● WORK ORDER: Please copy exactly the part of the records below that opens with the line containing "فيما يلي جدول" and closes with the line containing "nombreuses personnes, le", leaving out any pictures.

(Records drawn from a dataset)
┌──

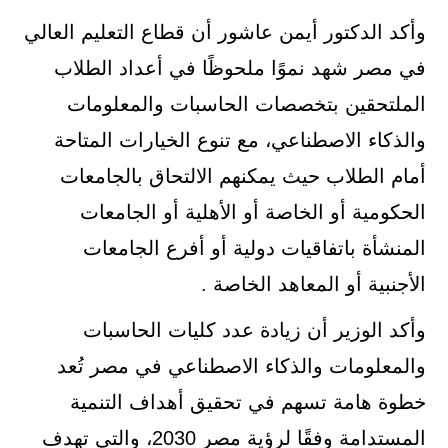
وأكد الدكتور أيمن عاشور أن قطاع التعليم العالي
في مصر شهد نموًا ملحوظًا في أعداد الطلاب
الملتحقين بتخصصات الحاسبات والمعلومات
والذكاء الاصطناعي، مع تنوع الخيارات المتاحة
أمام الطلاب حيث يمكنهم الالتحاق بالجامعات
الحكومية أو الخاصة أو الأهلية أو الجامعات
المنشأة باتفاقيات دولية أو أفرع الجامعات
الأجنبية أو المعاهد الخاصة .
وأكد الوزير أن زيادة عدد كليات الحاسبات
والمعلومات والذكاء الاصطناعي في مصر تُعد
خطوة هامة تسهم في تحقيق أهداف التنمية
المستدامة وفقًا لرؤية مصر 2030، والتي تهدف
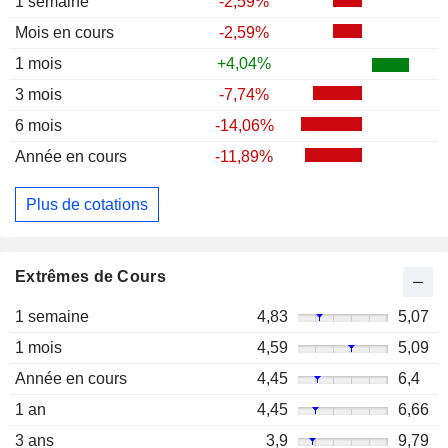
1 semaine
-2,59%
Mois en cours
-2,59%
1 mois
+4,04%
3 mois
-7,74%
6 mois
-14,06%
Année en cours
-11,89%
Plus de cotations
Extrêmes de Cours
1 semaine
4,83
5,07
1 mois
4,59
5,09
Année en cours
4,45
6,4
1 an
4,45
6,66
3 ans
3,9
9,79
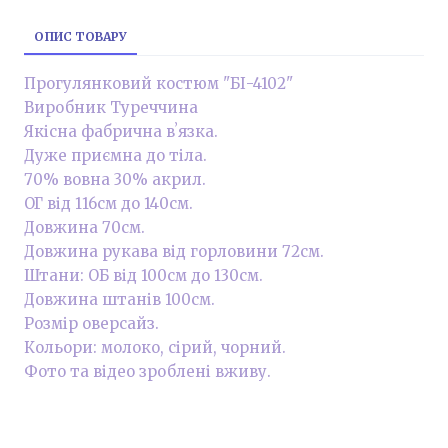
ОПИС ТОВАРУ
Прогулянковий костюм "БІ-4102"
Виробник Туреччина
Якісна фабрична вʼязка.
Дуже приємна до тіла.
70% вовна 30% акрил.
ОГ від 116см до 140см.
Довжина 70см.
Довжина рукава від горловини 72см.
Штани: ОБ від 100см до 130см.
Довжина штанів 100см.
Розмір оверсайз.
Кольори: молоко, сірий, чорний.
Фото та відео зроблені вживу.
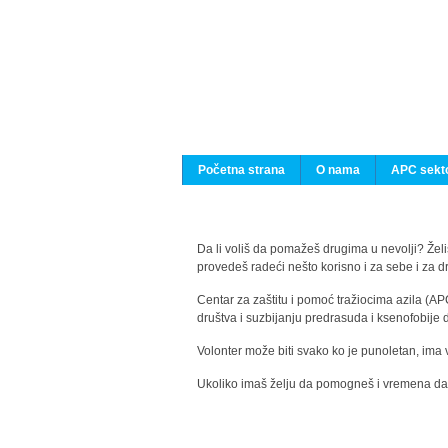
Početna strana
O nama
APC sekto
Da li voliš da pomažeš drugima u nevolji? Želiš
provedeš radeći nešto korisno i za sebe i za 
Centar za zaštitu i pomoć tražiocima azila (AP
društva i suzbijanju predrasuda i ksenofobije 
Volonter može biti svako ko je punoletan, ima 
Ukoliko imaš želju da pomogneš i vremena da s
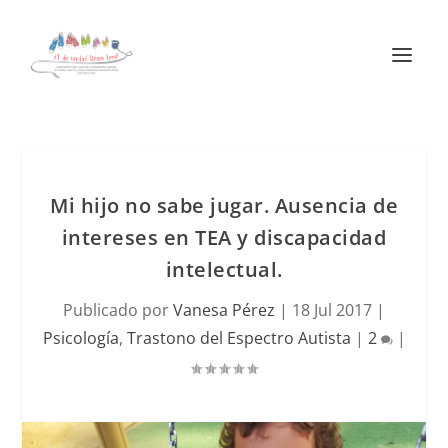
Mi hijo no sabe jugar. Ausencia de
intereses en TEA y discapacidad
intelectual.
Publicado por
Vanesa Pérez
|
18 Jul 2017
|
Psicología
,
Trastono del Espectro Autista
|
2
|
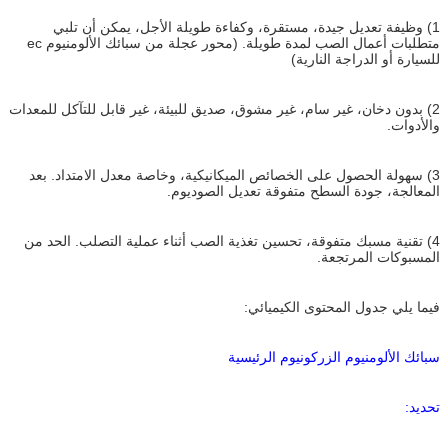
1) وظيفة تعديل جيدة، مستقرة، وكفاءة طويلة الأجل، يمكن أن تلبي
متطلبات أعمال الصب لمدة طويلة. (محور عجلة من سبائك الألومنيوم ec
للسيارة أو الدراجة النارية)
2) بدون دخان، غير سام، غير مشوق، صديق للبيئة، غير قابل للتآكل للمعدات
والأدوات.
3) سهولة الحصول على الخصائص الميكانيكية، وخاصة معدل الامتداد. بعد
المعالجة، جودة السطح متفوقة تعديل الصوديوم.
4) تقنية مسبك متفوقة، تحسين تغذية الصب أثناء عملية التصلب. الحد من
المسبوكات المرتجعة.
فيما يلي جدول المحتوى الكيميائي:
سبائك الألومنيوم الزركونيوم الرئيسية
تحديد:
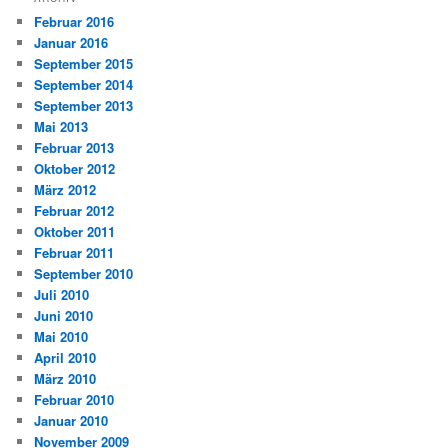
Februar 2016
Januar 2016
September 2015
September 2014
September 2013
Mai 2013
Februar 2013
Oktober 2012
März 2012
Februar 2012
Oktober 2011
Februar 2011
September 2010
Juli 2010
Juni 2010
Mai 2010
April 2010
März 2010
Februar 2010
Januar 2010
November 2009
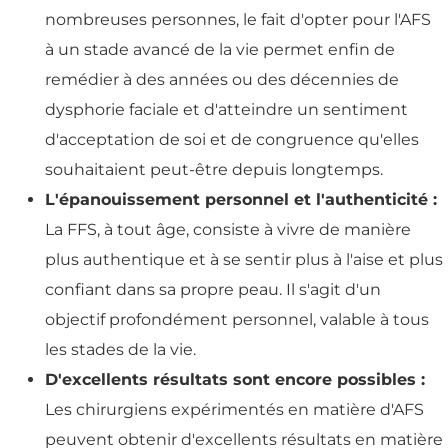
nombreuses personnes, le fait d'opter pour l'AFS
à un stade avancé de la vie permet enfin de
remédier à des années ou des décennies de
dysphorie faciale et d'atteindre un sentiment
d'acceptation de soi et de congruence qu'elles
souhaitaient peut-être depuis longtemps.
L'épanouissement personnel et l'authenticité :
La FFS, à tout âge, consiste à vivre de manière
plus authentique et à se sentir plus à l'aise et plus
confiant dans sa propre peau. Il s'agit d'un
objectif profondément personnel, valable à tous
les stades de la vie.
D'excellents résultats sont encore possibles :
Les chirurgiens expérimentés en matière d'AFS
peuvent obtenir d'excellents résultats en matière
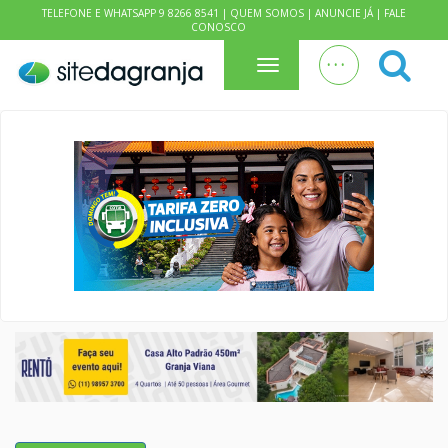
TELEFONE E WHATSAPP 9 8266 8541 |
QUEM SOMOS
|
ANUNCIE JÁ
|
FALE
CONOSCO
. . .
Menu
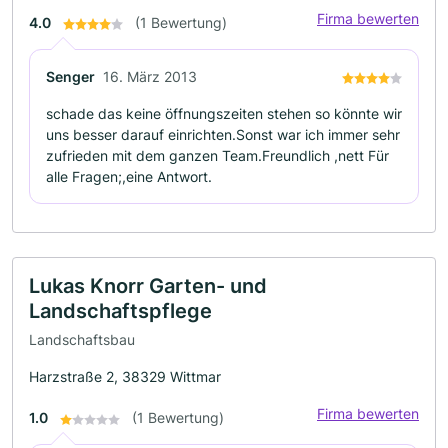
Firma bewerten
4.0
(1 Bewertung)
Senger
16. März 2013
schade das keine öffnungszeiten stehen so könnte wir
uns besser darauf einrichten.Sonst war ich immer sehr
zufrieden mit dem ganzen Team.Freundlich ,nett Für
alle Fragen;,eine Antwort.
Lukas Knorr Garten- und
Landschaftspflege
Landschaftsbau
Harzstraße 2, 38329 Wittmar
Firma bewerten
1.0
(1 Bewertung)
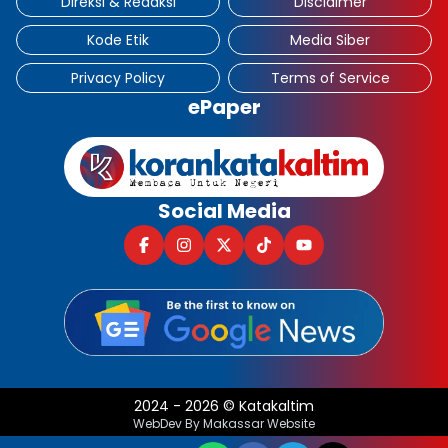
Direksi & Redaksi
Disclaimer
Kode Etik
Media Siber
Privacy Policy
Terms of Service
ePaper
Social Media
2024
-
2026
©
Katakaltim
WebDev By Makassar Website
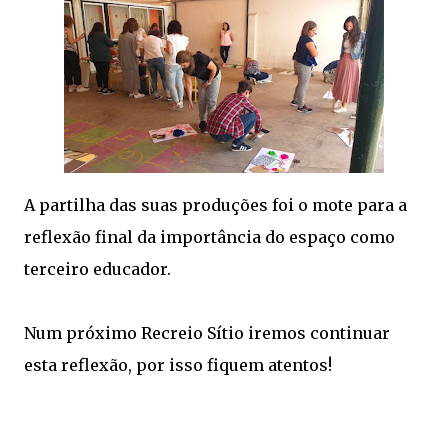
A partilha das suas produções foi o mote para a
reflexão final da importância do espaço como
terceiro educador.
Num próximo Recreio Sítio iremos continuar
esta reflexão, por isso fiquem atentos!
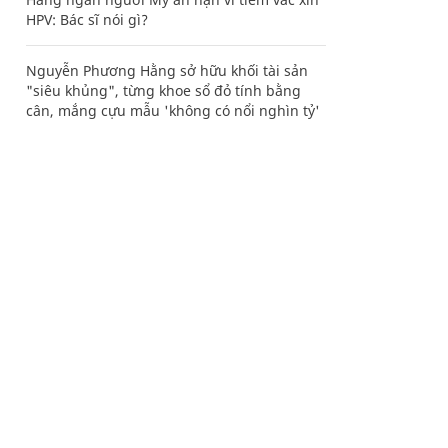
HPV: Bác sĩ nói gì?
Nguyễn Phương Hằng sở hữu khối tài sản
"siêu khủng", từng khoe sổ đỏ tính bằng
cân, mắng cựu mẫu 'không có nổi nghìn tỷ'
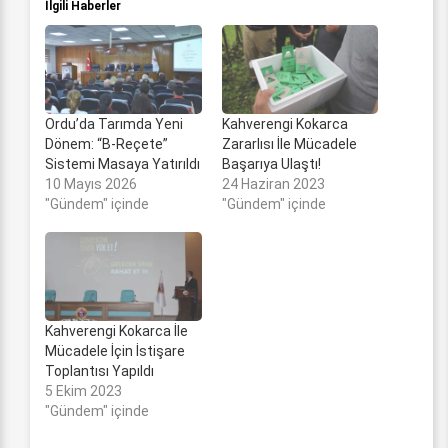
İlgili Haberler
Ordu’da Tarımda Yeni
Kahverengi Kokarca
Dönem: “B-Reçete”
Zararlısı İle Mücadele
Sistemi Masaya Yatırıldı
Başarıya Ulaştı!
10 Mayıs 2026
24 Haziran 2023
"Gündem" içinde
"Gündem" içinde
Kahverengi Kokarca İle
Mücadele İçin İstişare
Toplantısı Yapıldı
5 Ekim 2023
"Gündem" içinde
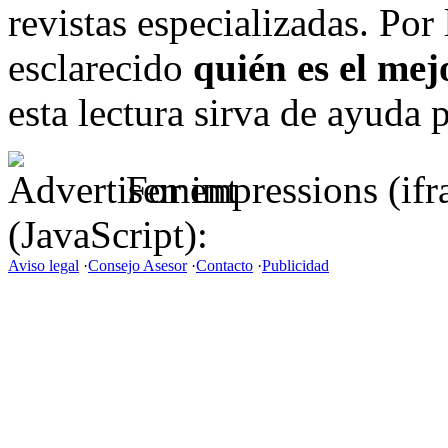
revistas especializadas. Por
esclarecido
quién es el me
esta lectura sirva de ayuda 
For impressions (if
(JavaScript):
Aviso legal
·
Consejo Asesor
·
Contacto
·
Publicidad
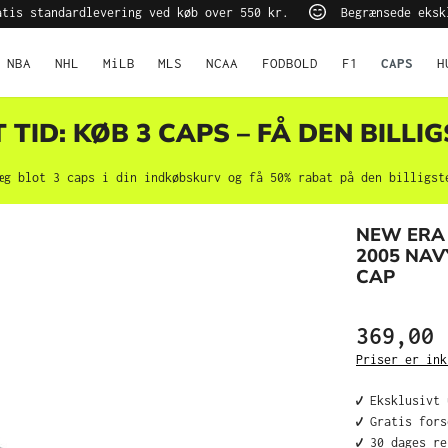
tis standardlevering ved køb over 550 kr.
Begrænsede eksk
NBA
NHL
MiLB
MLS
NCAA
FODBOLD
F1
CAPS
H
TID: KØB 3 CAPS – FÅ DEN BILLIG
æg blot 3 caps i din indkøbskurv og få 50% rabat på den billigst
NEW ERA 
2005 NAV
CAP
369,00 
Priser er ink
✔️ Eksklusivt
✔️ Gratis for
✔️ 30 dages r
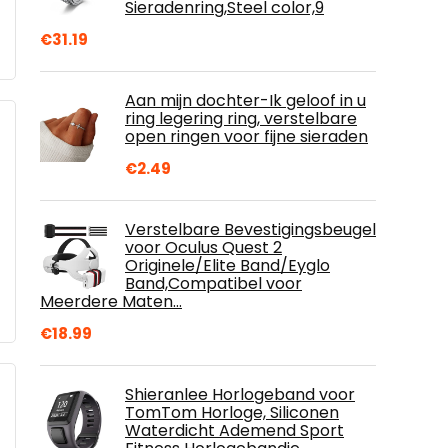
Sieradenring,Steel color,9
€
31.19
Aan mijn dochter-Ik geloof in u
ring legering ring, verstelbare
open ringen voor fijne sieraden
€
2.49
Verstelbare Bevestigingsbeugel
voor Oculus Quest 2
Originele/Elite Band/Eyglo
Band,Compatibel voor
Meerdere Maten…
€
18.99
Shieranlee Horlogeband voor
TomTom Horloge, Siliconen
Waterdicht Ademend Sport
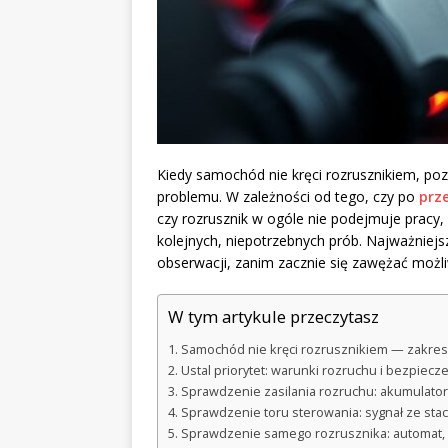
Kiedy samochód nie kręci rozrusznikiem, pozo
problemu. W zależności od tego, czy po
prz
czy rozrusznik w ogóle nie podejmuje pracy, 
kolejnych, niepotrzebnych prób. Najważniejs
obserwacji, zanim zacznie się zawężać możl
W tym artykule przeczytasz
Samochód nie kręci rozrusznikiem — zakres 
Ustal priorytet: warunki rozruchu i bezpiec
Sprawdzenie zasilania rozruchu: akumulator,
Sprawdzenie toru sterowania: sygnał ze stacy
Sprawdzenie samego rozrusznika: automat, u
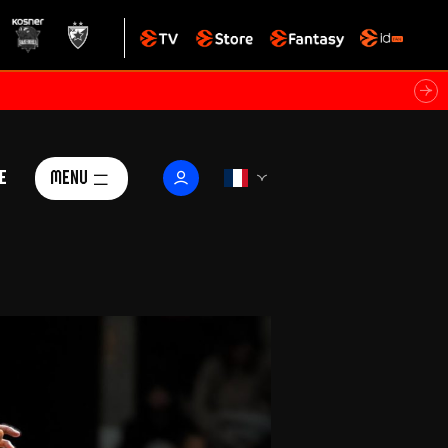
e
Menu
Le Club
ctualités
istoire
Foundation
arisii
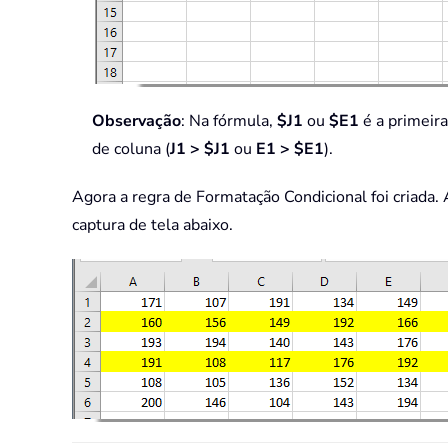
Observação
: Na fórmula,
$J1
ou
$E1
é a primeira
de coluna (
J1 > $J1
ou
E1 > $E1
).
Agora a regra de Formatação Condicional foi criada
captura de tela abaixo.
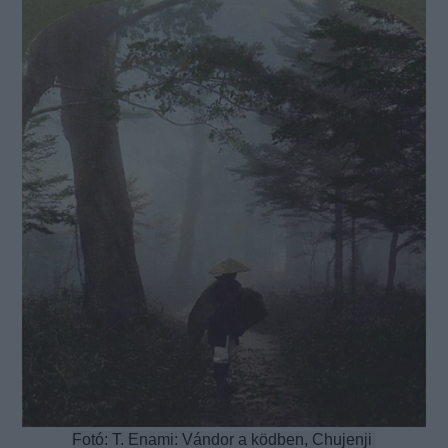
Fotó: T. Enami: Vándor a ködben, Chujenji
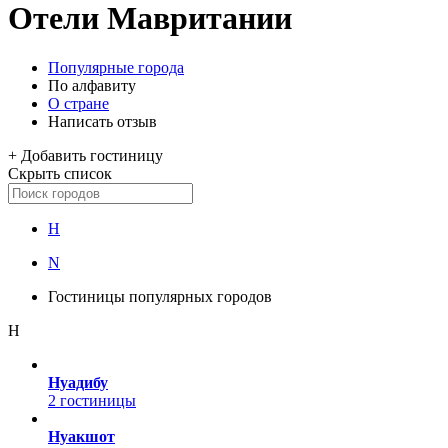
Отели Мавритании
Популярные города
По алфавиту
О стране
Написать отзыв
+
Добавить гостиницу
Скрыть список
Н
N
Гостиницы популярных городов
Н
Нуадибу
2 гостиницы
Нуакшот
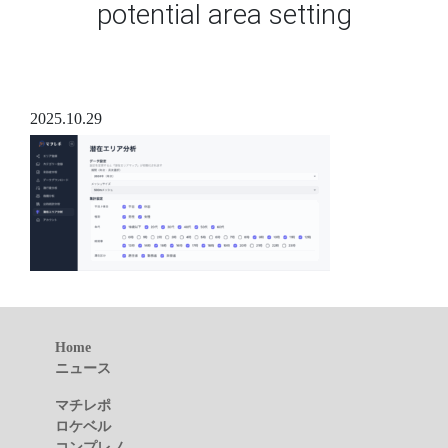
potential area setting
2025.10.29
Home
ニュース
マチレポ
ロケベル
コンプレノ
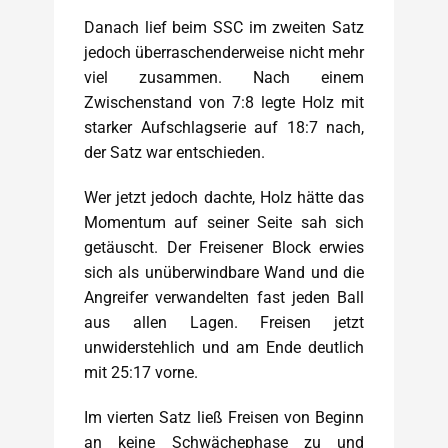
Danach lief beim SSC im zweiten Satz
jedoch überraschenderweise nicht mehr
viel zusammen. Nach einem
Zwischenstand von 7:8 legte Holz mit
starker Aufschlagserie auf 18:7 nach,
der Satz war entschieden.
Wer jetzt jedoch dachte, Holz hätte das
Momentum auf seiner Seite sah sich
getäuscht. Der Freisener Block erwies
sich als unüberwindbare Wand und die
Angreifer verwandelten fast jeden Ball
aus allen Lagen. Freisen jetzt
unwiderstehlich und am Ende deutlich
mit 25:17 vorne.
Im vierten Satz ließ Freisen von Beginn
an keine Schwächephase zu und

└──

● ANSWER BOX:
فيما يلي جدول المحتوى الكيميائي:
سبائك الألومنيوم الزركونيوم الرئيسية
تحديد:
Februar 2016
Januar 2016
September 2015
September 2014
September 2013
Mai 2013
Februar 2013
Oktober 2012
März 2012
Februar 2012
Oktober 2011
Februar 2011
September 2010
Juli 2010
Juni 2010
Mai 2010
April 2010
März 2010
Februar 2010
Januar 2010
November 2009
nombreuses personnes, le fait d'opter pour l'AFS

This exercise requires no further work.